O mecanismo vai separar, na hora do pagamento, a parcela devida do Imposto sobre Bens e Serviços (IBS) e da Contribuição sobre Bens e Serviços (CBS) – os dois novos tributos criados pela reforma tributária para substituir impostos sobre o consumo.

Na prática, o dinheiro de uma venda feita por Pix ou cartão seguirá dois caminhos: a parcela referente aos impostos devidos será enviada imediatamente ao governo, enquanto o restante entrará na conta da empresa.

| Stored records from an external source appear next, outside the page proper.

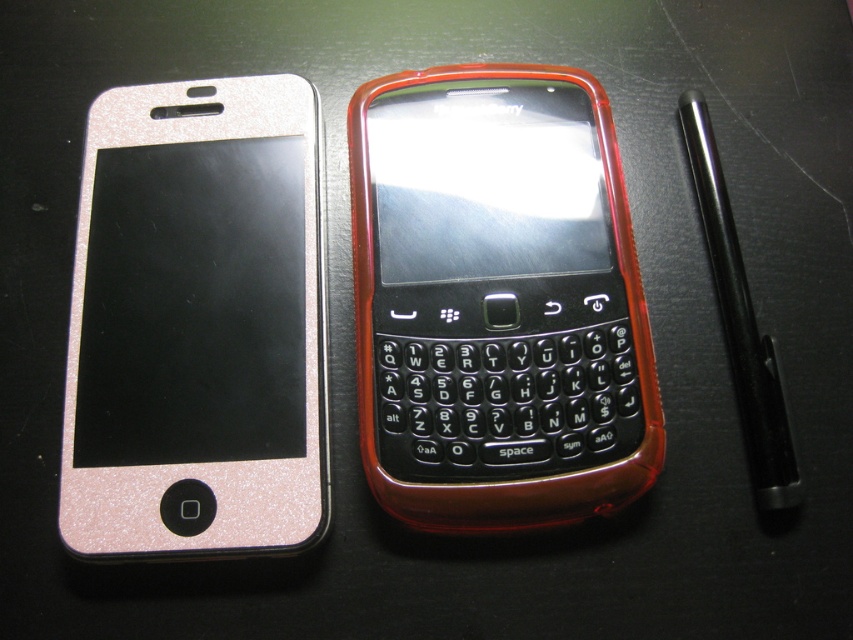 You are organizing items on a desk and need to place a new item between the glittery rose gold phone at left and the black metallic pen at right. Based on their positions, where should you place the new item?

The glittery rose gold phone at left is located below the black metallic pen at right, so you should place the new item between them horizontally, ensuring it is positioned above the glittery rose gold phone at left and below the black metallic pen at right.

You are holding a black metallic pen at right and want to place it closer to the glittery rose gold phone at left. However, you need to ensure that the pen doesn not touch the phone. Based on their current positions, is there enough space between them for you to move the pen closer without touching?

The glittery rose gold phone at left is closer to the viewer than the black metallic pen at right. Therefore, moving the pen closer would require adjusting its position along the depth axis. Since the phone is nearer, there is space between them in the depth direction, so you can move the pen forward towards the phone without touching it as long as you maintain horizontal separation. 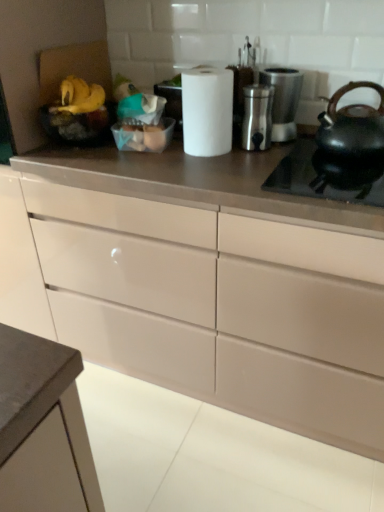 Locate an element on the screen. The image size is (384, 512). free spot in front of translucent plastic eggs at center, arranged as the 2th food when viewed from the left is located at coordinates (147, 160). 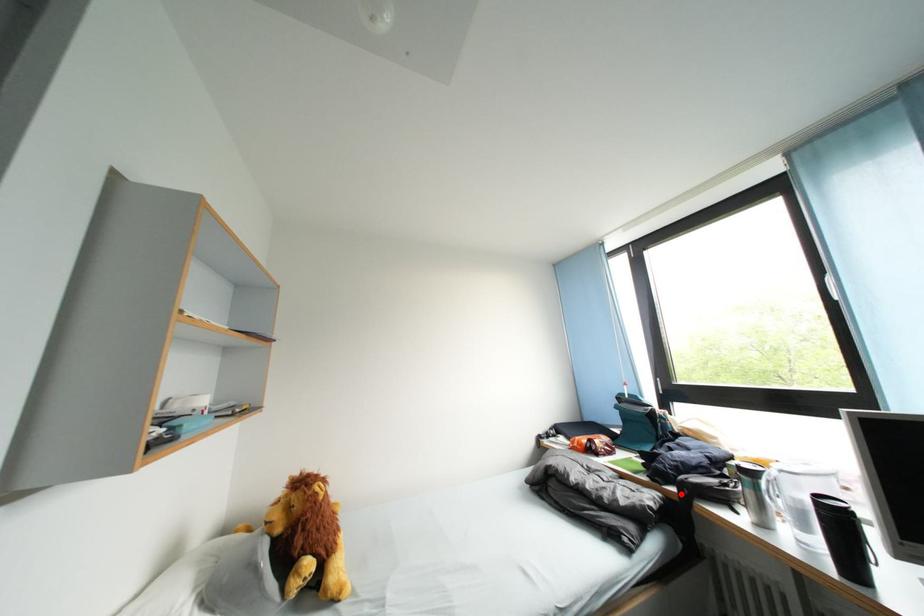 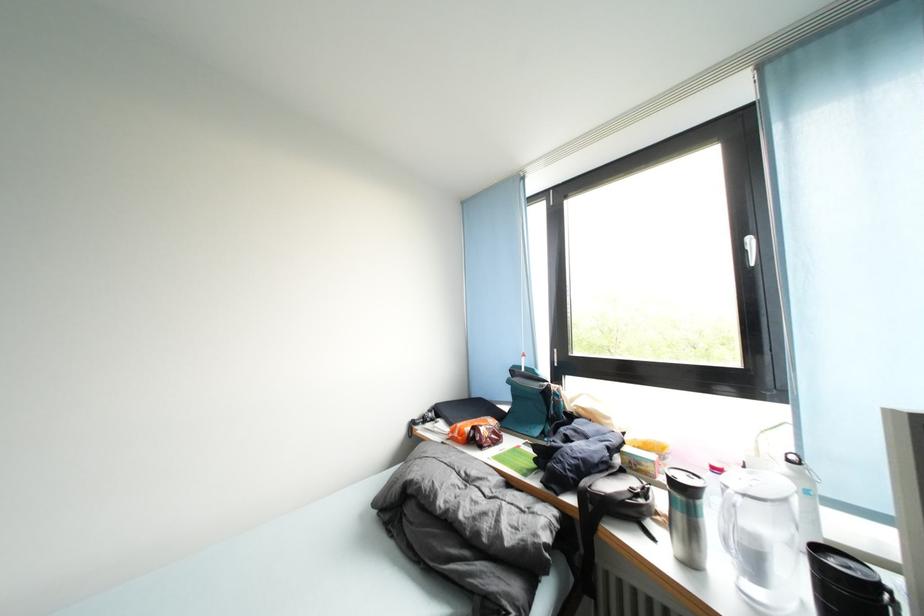 In the second image, find the point that corresponds to the highlighted location in the first image.

(579, 505) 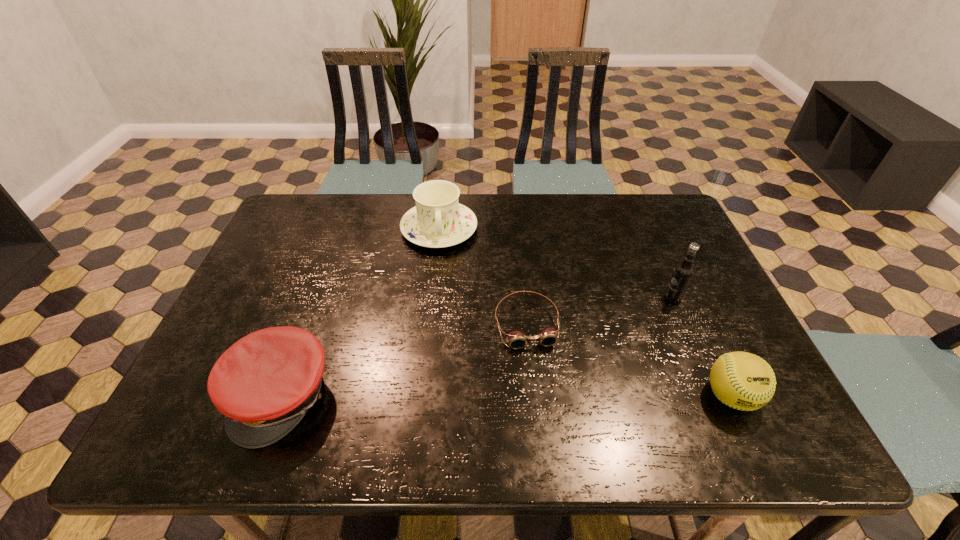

Hoje, em muitas operações, o vendedor recebe o valor integral e recolhe o tributo semanas depois. Nesse intervalo, o dinheiro funciona como capital de giro para manter a empresa, ajudando a pagar fornecedores, salários e outras despesas. Com a mudança, a parcela referente aos impostos sequer passará pelo caixa, e quem depende dessa “folga” poderá precisar de recursos próprios ou de crédito bancário.

Apesar disso, o split payment foi bastante defendido pela equipe econômica do governo Lula durante as discussões da reforma tributária como forma de reduzir a sonegação. A implantação do mecanismo será gradual: os testes ocorrerão ao longo deste ano, e uma primeira etapa facultativa em operações entre empresas está prevista para 2027.

Numa operação hipotética em que o preço, antes dos novos tributos, seja de R$ 1 mil, uma alíquota combinada de 28% levaria o pagamento a R$ 1.280. Como IBS e CBS vão ser cobrados “por fora”, os R$ 280 apareceriam separados.

Isso não significa que um produto vendido hoje por R$ 1 mil vai passar automaticamente a custar R$ 1.280. Com a reforma tributária, o IBS e a CBS entrarão no lugar de tributos que hoje já estão embutidos no preço.

Os R$ 280 também não seguiriam necessariamente por inteiro ao governo. A empresa poderá descontar desse valor o IBS e a CBS que já pagou nas compras feitas de seus fornecedores. São os chamados créditos tributários.

Se, por exemplo, houver R$ 180 em créditos, apenas os R$ 100 restantes serão recolhidos. Dos R$ 1.280 pagos pelo cliente, R$ 1.180 entrarão na conta do vendedor. Se a consulta aos créditos não puder ser feita naquele instante, o valor cheio poderá ser separado, com devolução do excesso em até três dias úteis.

“O split não aumenta a carga tributária, mas antecipa o desembolso de um valor que já seria devido e, com isso, piora o resultado financeiro do contribuinte”, explica Renato Nunes, sócio da área tributária do Machado Nunes Advogados.

Para o advogado, o efeito no caixa dependerá do ciclo financeiro de cada negócio. Empresas que pagam fornecedores antes de receber dos clientes tendem a sentir mais a perda dessa folga. Outras, com maior disponibilidade de recursos próprios, podem atravessar a mudança com menos dificuldade.

Caso seja necessário recorrer a empréstimos, o custo financeiro poderá aumentar e gerar repasse ao consumidor.